Je ne prétends pas avoir un regard neutre, quelques mots pour préciser d'où je parle : je suis socialiste et écologiste, j'ai passé 20 ans au Parti socialiste, je suis membre de Génération.s, et j'ai voté Jadot au second tour des primaires et hier, je suis adjointe d'un maire EELV au sein d'une équipe qui comprend également des socialistes, des communistes et des membres de la société civile.

1. Donnons nous les chances de nous unir un jour.

Si j'avais écrit ce texte hier soir ou à mon réveil ce matin, il serait sans doute plein de colères contre de nombreuses personnes, que j'aurais citées. Je pense qu'il faut que nous prenions tous et toutes nos responsabilités en arrêtant de se faire plaisir en insultant et en jetant des accusations sur les uns et les autres. C'est tentant, oui. J'ai utilisé abondamment ces deux derniers mois la fonction "Masquer [nom d'un.e militant.e de gauche que je respecte mais qui m'agace très fortement dans les arguments utilisés pour défendre son candidat] pendant 30 jours". Je n'allais pas les convaincre, il et elles n'allaient pas me convaincre, et les mois avant les présidentielles ne sont pas un bon moment pour débattre sereinement du fond. Je serai ravie dans quelques jours d'avoir à nouveau des nouvelles de leurs combats.

Ces derniers jours il y a eu beaucoup d'insultes et de procès d'intention, cela laissera des traces, mais nous ne sommes pas obligé.e.s de nous y accrocher, ni les un.e.s ni les autres, et nous pouvons éviter de rechercher des prétextes pour ne pas se mettre au travail pour éviter cette catastrophe dans l'avenir.

2. Ce n'est pas un problème d'egos.

Alors déjà, on a tous et toutes un ego, et dès qu'il y a des humain.e.s il y a des jeux de pouvoir et d'amour propre. Qu'il s'agisse des présidentielles, des repas de famille, des clubs de foot de village, ou des associations de collectionneurs de [je vous laisse compléter]. Si tout le monde pouvait arrêter de faire semblant que c'est une spécificité du personnel politique, ce serait un grand progrès.

Et donc quoi ? Et donc des projets différent, avec différents niveaux de prise en compte de chacun des enjeux, avec des modèles de "futur désirable" différents, avec différentes visions de la démocratie. Une fois que nous en étions là en 2021, rien n'était possible. Aucun.e des candidat.e.s de gauche ne pouvait se désister en se disant que le projet qu'il portait était endossé par un.e autre. Yannick Jadot l'a fait en 2017 avec Benoît Hamon, là il n'y avait pas de projets suffisamment proches.

Je comprends les citoyen.ne.s en colère devant cette absence de rassemblement, mais il est important aussi d'essayer de saisir les raisons de ceux et celles qui agissent en désaccord avec nos souhaits, sans se laisser aveugler par les raisons faciles que la colère nous dicte.

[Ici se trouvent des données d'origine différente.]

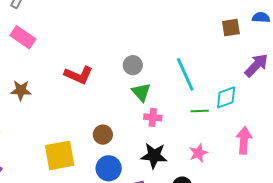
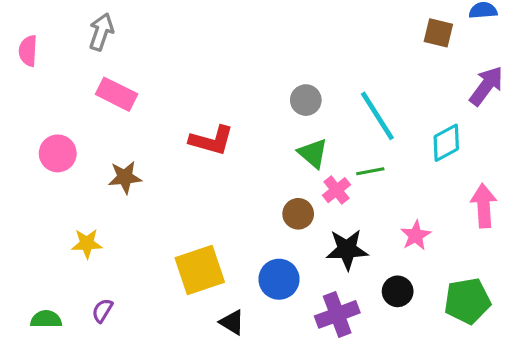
brown square: (231, 28) -> (438, 33), turned 30
gray circle: (133, 65) -> (306, 100), moved
green line: (200, 111) -> (370, 171), moved
pink cross: (153, 117) -> (337, 190), turned -36
brown circle: (103, 135) -> (298, 214), moved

3. Nous avons gardé une culture de monarchistes guillotineur.se.s.

J'ai vu à quel point le discours anti "homme providentiel" ne marchait pas dans la campagne de Benoît Hamon en 2017. Et Génération.s est un beau symptôme de cet échec. Nous tous et toutes nous sommes ambivalent.e.s vis à vis des responsables politiques : nous voulons qu'ils et elles nous ressemblent ET qu'ils et elles aient des supers pouvoirs, nous voulons qu'ils et elles aient un "vrai" travail et une "vraie" vie ET qu'ils et elles soient entièrement disponibles, nous voulons qu'ils et elles respectent leurs promesses sans se laisser distraire par les aléas, qu'ils et elles se préoccupent du long terme ET nous voulons pouvoir les révoquer, comme nous voulions que Marie-Antoinette brille à la cour ET qu'elle ait une vie simple et économe.

Les trois premiers d'hier incarnent des valeurs, des symboles, qui ne sont pas entièrement connecté.e.s à leurs actes, à leurs propositions concrètes, à ce que des député.e.s élu.e.s dans leur sillage porteraient. Les personnes qui ont voté pour les deux premiers croient sans doute que leur vie et/ou celle du pays va être rapidement améliorée par un homme seul ou une femmes seule, cela n'arrivera pas, et cela n'arriverait pas non plus avec les candidat.e.s de gauche. Les congés payés sont adoptés par les députés du Front populaire bien sûr, mais ce sont les grèves qui suivent leur élection qui leur donnent l'élan et la légitimité pour aller au-delà de leur programme électoral. Un président ou une présidente ne changeront pas la donne, il faudra que nous le ou la soutenions, et pour cela il faudra que nous soyons massivement convaincu.e.s de son projet, pas dans un calcul stratégique.

4. Les idées de gauche, solidaires et/ou écologistes sont complexes

"Il suffit de traverser la rue pour trouver un travail", "Travailler plus pour gagner plus", "Réserver les aides sociales aux Français" : tout cela est racoleur et en apparence simple. Il est assez facile de mobiliser autour de ce genre de slogans. Combien de temps faut-il pour expliquer les effets pervers de ces propositions et démontrer qu'elles sont très nocives, en premier lieu pour les personnes auxquelles elles sont censées s'adresser ? Dans un système où les médias les plus diffusés, soit ne parlent pas vraiment de politique (juste l'écume, les petites phases) soit laissent généreusement une phrase et demie aux responsables politiques pour répondre à des questions, elles-même souvent déconnectées de nos sujets de préoccupation quand elles ne sont pas orientées et ouvertement méprisantes de la part de certain.e.s journalistes devenu.e.s incapables de comprendre des concepts qui sortent de leur toute petite fenêtre d'Overton.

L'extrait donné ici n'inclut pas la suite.